I recently took some buyers out looking at houses in an area with a lot of bankrupt subdivisions. The houses were, in many cases, quite attractive and priced very competitively.
But there are a lot of considerations that buyers need to weigh before buying a home in a subdivision where the developer has gone out of business...
We'll start with the dangers...
- The amenities may not be complete... and they may NEVER be complete. If you are buying a property because of the pool or tennis facilities, and those items aren't there, they might never be built.

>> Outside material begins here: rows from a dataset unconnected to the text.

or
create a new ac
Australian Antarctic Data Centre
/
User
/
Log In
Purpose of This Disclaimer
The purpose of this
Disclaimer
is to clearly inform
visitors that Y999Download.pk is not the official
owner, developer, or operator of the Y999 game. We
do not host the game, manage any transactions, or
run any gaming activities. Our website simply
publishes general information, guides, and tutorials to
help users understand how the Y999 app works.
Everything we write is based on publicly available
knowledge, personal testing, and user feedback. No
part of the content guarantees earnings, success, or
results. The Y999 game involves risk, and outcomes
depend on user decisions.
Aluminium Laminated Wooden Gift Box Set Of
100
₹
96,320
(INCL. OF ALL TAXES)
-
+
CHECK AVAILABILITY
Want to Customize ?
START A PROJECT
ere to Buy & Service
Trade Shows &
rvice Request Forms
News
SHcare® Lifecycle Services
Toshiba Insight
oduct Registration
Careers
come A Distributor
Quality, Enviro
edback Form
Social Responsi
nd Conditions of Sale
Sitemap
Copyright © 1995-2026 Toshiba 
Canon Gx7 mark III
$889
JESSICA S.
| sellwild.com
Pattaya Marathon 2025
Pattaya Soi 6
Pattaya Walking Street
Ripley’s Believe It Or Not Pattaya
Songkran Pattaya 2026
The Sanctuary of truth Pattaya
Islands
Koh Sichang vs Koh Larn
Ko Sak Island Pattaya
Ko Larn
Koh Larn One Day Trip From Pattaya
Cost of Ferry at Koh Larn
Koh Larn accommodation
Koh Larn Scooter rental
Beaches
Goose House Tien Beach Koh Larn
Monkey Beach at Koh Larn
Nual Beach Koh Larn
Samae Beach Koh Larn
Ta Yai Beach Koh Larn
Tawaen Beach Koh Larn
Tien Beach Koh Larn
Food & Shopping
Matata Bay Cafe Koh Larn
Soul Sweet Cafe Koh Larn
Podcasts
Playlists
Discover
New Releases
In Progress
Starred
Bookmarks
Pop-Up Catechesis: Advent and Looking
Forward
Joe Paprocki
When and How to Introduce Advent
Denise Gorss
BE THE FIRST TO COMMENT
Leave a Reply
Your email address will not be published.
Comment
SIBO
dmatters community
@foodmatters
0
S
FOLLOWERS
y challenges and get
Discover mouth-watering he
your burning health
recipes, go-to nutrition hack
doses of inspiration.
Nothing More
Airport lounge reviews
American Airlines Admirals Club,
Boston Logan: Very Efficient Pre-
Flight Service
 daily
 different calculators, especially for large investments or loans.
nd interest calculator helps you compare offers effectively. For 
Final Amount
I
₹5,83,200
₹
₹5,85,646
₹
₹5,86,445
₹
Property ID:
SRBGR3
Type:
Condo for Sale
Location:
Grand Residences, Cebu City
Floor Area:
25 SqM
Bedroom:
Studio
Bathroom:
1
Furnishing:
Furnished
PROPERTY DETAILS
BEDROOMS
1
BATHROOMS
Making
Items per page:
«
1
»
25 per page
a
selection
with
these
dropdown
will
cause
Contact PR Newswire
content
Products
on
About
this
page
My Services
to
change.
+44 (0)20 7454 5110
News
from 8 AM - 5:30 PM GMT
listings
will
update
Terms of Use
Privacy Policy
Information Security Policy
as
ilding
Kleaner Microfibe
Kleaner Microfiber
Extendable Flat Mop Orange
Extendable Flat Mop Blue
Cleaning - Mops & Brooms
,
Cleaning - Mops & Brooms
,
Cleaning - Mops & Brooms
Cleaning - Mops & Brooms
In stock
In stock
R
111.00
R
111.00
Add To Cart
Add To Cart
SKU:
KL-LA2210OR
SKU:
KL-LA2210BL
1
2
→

- There is NO telling what might be built on the currently vacant lots... The bank that gets control of the lots wants to SELL them. And they likely aren't going to quiz the buyer as to their plans for the neighborhood. Your 5,000 square foot home could get a 2,500 square foot neighbor.
- Warranties may just fly out of the window... Defunct builders won't be around to honor warranties, and the bank that sells the property isn't going to warrant the builders work. Also, since the builder may have had financial pressures while the were building the homes, the quality might be challenged.
- Important items like HOAs and CCRs might not have been assembled... This can be remediated by the residents... maybe. The residents can form a Home Owners Association (HOA) and put together Community Covenants and Restrictions (CCR), but depending on the local laws, might require 100% of current residents to enact.
- The community might have a stigma... from having been bankrupt. This could affect future resale value... especially if the community isn't built out completely.
But there can be a reward...
- Price... That is the real draw. One might be able to buy in a community and type of house that could otherwise be unattainable.
- Opportunity for appreciation... If the neighborhood turns the corner and gets built out appropriately, the reward could be higher than average price appreciation. Buying under-priced property and then selling at market is a good business decision.
Do the math!
While searching for a home, make sure that the home meets your needs... and the neighborhood meets your needs... AS IT IS. Also, don't forget to weigh the risks. What if smaller homes are built in the neighborhood? What if there are no amenities? What if the guy next door is able to build a tar-paper shed in the back yard?
For some buyers, these properties represent a GREAT value. For others, they represent a big risk. By honestly examining lifestyle and options, one can determine if a home in a bankrupt subdivision is a good value for them.